# Hey Everybody



## TechnicalRunner (Feb 3, 2005)

Hi! I just joined since it seems like this is a good place to come if I ever have any questions. I've been doing stage crew stuff for 3 years now, and I also work in my school's communications center. I really love it!  

- Lisa


----------



## Peter (Feb 3, 2005)

Hey! Welcome!

your "school's communications center" what is that? Is it like a TV station or... or... ? It kinda seems like a broad name. 

Welcome to controlbooth.com! I hope you find some questions to ask, and also feel free to post your own thoughts on other peoples questions too (that's what really makes this site work!)

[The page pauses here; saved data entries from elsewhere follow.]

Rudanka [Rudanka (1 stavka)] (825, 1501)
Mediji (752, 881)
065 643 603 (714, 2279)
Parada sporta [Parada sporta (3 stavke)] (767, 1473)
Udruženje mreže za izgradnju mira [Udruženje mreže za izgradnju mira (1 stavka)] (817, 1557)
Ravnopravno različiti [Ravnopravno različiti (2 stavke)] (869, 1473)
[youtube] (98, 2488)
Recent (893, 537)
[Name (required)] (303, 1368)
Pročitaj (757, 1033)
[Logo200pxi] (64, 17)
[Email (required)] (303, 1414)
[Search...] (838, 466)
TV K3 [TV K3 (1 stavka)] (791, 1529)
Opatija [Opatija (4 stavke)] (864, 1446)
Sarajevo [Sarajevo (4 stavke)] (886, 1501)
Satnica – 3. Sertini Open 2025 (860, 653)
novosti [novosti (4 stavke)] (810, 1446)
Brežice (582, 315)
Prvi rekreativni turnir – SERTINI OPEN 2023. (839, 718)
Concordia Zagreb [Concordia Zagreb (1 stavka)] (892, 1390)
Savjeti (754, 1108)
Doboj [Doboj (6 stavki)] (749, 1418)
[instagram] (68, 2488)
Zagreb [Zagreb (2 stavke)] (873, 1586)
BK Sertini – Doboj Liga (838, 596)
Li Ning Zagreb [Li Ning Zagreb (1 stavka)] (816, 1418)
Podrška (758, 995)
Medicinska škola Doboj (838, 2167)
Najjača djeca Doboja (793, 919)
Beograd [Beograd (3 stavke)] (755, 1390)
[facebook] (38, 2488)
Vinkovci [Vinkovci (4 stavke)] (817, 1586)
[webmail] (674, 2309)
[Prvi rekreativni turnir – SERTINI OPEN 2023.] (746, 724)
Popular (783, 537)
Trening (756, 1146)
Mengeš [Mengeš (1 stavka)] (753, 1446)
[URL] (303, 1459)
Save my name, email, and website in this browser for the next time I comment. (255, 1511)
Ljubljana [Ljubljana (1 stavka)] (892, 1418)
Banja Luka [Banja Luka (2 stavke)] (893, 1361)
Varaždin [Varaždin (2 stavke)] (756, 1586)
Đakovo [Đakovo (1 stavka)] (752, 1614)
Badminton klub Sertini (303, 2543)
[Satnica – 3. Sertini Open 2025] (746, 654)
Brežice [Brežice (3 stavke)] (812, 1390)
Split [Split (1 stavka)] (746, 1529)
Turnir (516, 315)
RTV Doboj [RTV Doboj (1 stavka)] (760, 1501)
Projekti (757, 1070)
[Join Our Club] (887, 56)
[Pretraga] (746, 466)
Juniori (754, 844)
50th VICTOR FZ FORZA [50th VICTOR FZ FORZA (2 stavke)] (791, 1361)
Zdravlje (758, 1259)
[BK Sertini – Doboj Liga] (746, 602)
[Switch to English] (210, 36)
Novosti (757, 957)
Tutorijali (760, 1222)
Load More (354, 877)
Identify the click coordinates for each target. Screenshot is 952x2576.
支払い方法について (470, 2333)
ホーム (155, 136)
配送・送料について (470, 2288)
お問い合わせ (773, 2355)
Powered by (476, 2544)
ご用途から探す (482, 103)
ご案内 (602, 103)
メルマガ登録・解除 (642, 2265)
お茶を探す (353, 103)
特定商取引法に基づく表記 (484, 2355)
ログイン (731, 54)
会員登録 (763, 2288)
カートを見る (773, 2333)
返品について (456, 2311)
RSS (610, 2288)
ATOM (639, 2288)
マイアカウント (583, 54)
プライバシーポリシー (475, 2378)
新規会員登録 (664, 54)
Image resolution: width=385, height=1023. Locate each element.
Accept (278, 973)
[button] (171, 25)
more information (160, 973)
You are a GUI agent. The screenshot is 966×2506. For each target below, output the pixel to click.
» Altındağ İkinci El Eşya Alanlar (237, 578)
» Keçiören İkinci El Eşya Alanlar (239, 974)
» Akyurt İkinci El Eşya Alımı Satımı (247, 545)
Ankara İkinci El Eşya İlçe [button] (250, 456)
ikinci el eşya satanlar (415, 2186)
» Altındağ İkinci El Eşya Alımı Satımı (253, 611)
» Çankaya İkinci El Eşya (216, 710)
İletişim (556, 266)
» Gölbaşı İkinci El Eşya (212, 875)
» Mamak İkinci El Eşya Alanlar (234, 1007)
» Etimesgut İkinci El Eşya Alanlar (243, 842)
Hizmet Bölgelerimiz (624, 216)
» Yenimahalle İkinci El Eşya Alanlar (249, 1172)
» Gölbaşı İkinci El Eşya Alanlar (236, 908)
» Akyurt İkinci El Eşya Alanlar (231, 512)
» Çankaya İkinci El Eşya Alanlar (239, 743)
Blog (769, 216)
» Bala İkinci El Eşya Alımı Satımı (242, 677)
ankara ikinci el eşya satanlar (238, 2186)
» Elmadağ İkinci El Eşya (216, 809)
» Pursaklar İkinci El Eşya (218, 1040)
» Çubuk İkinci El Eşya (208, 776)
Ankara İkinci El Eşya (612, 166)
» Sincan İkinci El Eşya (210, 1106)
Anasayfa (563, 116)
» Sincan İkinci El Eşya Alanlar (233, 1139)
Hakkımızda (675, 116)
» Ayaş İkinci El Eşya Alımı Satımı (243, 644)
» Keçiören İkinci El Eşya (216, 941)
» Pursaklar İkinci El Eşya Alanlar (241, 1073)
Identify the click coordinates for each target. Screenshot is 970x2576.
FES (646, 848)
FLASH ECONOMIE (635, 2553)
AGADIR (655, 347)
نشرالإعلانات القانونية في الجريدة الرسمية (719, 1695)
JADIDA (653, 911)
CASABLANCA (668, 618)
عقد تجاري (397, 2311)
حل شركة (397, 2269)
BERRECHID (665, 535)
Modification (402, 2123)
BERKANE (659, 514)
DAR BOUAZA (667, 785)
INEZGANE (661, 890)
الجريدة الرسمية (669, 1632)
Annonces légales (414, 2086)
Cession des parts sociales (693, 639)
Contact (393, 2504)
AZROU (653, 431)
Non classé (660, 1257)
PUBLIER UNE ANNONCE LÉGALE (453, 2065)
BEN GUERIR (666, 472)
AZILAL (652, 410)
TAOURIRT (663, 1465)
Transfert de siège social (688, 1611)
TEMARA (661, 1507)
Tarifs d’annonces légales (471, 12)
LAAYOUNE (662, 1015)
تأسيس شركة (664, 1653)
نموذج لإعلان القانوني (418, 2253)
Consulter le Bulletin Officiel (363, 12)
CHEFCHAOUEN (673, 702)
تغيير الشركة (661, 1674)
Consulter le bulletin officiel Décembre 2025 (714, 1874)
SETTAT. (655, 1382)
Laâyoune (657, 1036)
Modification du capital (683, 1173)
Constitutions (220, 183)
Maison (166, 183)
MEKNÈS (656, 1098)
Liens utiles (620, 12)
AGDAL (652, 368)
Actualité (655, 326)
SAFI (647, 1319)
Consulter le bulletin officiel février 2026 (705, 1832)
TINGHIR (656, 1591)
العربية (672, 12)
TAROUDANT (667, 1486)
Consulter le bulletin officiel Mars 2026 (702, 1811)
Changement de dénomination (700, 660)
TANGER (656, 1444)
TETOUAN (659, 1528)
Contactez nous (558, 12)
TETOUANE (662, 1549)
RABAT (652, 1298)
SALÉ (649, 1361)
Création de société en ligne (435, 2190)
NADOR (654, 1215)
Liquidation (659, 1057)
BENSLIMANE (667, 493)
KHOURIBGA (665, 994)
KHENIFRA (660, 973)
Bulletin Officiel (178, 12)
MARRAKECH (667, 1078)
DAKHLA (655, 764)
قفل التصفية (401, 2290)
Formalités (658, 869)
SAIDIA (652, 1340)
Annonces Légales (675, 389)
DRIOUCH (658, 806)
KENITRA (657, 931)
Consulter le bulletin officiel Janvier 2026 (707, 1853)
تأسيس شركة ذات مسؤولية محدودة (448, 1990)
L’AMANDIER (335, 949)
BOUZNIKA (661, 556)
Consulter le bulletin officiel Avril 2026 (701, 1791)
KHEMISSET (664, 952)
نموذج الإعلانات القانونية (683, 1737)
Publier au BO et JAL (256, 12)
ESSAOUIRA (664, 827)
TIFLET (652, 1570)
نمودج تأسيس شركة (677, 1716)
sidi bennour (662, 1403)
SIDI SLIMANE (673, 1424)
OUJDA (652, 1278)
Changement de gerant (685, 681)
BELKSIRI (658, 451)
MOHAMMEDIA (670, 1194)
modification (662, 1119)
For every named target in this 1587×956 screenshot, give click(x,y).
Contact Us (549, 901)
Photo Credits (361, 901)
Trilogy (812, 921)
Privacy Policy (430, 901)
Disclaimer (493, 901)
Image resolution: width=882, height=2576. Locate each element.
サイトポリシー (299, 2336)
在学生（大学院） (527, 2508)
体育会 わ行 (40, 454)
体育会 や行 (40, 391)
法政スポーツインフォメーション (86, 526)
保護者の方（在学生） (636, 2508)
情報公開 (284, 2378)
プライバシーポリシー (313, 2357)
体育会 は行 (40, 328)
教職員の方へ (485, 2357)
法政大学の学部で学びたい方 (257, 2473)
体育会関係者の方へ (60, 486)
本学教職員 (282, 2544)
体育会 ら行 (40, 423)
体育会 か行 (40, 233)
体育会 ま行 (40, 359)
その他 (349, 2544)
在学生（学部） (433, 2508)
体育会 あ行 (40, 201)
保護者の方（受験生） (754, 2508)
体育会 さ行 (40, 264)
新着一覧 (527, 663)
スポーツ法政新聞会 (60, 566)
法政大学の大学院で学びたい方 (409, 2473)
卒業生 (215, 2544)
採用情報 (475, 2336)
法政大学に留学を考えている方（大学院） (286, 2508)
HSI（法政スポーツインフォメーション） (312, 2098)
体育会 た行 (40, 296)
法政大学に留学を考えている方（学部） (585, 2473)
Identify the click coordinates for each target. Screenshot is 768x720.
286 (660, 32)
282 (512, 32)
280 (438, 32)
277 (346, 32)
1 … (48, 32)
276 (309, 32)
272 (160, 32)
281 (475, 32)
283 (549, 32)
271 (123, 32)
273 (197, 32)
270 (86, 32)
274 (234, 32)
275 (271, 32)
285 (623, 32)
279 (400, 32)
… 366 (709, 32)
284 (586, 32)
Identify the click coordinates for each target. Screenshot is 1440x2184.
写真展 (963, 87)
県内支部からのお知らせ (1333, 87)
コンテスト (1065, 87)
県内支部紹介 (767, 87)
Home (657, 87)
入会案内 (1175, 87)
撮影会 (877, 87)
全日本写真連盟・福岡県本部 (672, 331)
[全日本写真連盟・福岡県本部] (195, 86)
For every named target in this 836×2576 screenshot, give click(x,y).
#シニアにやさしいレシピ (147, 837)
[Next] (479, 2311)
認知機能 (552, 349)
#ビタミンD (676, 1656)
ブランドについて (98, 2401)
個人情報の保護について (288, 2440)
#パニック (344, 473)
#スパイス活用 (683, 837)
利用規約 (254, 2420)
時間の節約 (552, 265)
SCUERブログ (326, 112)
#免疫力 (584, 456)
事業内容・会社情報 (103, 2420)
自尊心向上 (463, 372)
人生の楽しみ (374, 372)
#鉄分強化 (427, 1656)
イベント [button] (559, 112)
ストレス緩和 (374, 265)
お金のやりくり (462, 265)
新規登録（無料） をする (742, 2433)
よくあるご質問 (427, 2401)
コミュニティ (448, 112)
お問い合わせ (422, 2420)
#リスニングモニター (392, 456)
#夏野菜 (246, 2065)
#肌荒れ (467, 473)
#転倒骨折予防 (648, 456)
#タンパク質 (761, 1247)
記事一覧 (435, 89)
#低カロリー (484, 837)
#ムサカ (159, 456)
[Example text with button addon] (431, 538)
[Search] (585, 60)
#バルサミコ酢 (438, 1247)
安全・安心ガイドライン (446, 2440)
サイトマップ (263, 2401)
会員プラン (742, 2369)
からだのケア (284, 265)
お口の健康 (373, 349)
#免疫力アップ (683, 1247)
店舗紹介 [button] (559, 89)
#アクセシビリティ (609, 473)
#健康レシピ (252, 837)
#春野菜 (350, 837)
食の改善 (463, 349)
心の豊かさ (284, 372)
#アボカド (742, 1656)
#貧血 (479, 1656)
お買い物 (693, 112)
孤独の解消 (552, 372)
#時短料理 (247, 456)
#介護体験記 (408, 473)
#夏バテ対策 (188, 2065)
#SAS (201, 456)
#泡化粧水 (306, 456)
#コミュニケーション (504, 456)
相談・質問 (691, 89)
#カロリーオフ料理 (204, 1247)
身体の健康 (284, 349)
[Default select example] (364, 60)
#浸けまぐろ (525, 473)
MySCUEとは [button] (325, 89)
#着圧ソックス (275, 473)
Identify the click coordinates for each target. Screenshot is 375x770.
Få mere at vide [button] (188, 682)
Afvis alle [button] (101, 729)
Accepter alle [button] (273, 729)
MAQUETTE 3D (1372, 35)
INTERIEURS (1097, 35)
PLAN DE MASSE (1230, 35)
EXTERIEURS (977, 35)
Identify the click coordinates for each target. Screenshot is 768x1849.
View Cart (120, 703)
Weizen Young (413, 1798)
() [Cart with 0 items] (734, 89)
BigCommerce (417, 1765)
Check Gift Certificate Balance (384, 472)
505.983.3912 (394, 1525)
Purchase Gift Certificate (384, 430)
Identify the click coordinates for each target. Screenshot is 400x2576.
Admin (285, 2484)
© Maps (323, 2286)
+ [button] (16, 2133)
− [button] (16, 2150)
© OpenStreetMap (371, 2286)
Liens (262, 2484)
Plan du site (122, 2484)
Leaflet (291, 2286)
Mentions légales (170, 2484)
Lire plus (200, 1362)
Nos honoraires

--The Official Welcome Wagon (part 1)


----------



## TechnicalRunner (Feb 5, 2005)

we just call it "the comm center" - it's where we do the morning news and edit all the games and concerts and activites we tape that go on at the school. it's really a lot of fun!


----------



## avkid (Feb 5, 2005)

Welcome again, i wish my school had a facility like that! 
-the OFFICIAL welcome wagon(always part 1 of 2)


----------



## Peter (Feb 5, 2005)

Ahh cool! my school has the room and equipment for that (no idea if it's installed or not) with our school's renovation last year, but as of right now they havent let me in to it yet! Maybe one day (long after I graduate at the end of this year) they will get it working, but I dont know, without me there to push them to get technical things done.... i dont know if it will happen or not! Anyways, thats cool stuff! Welcome once again!


----------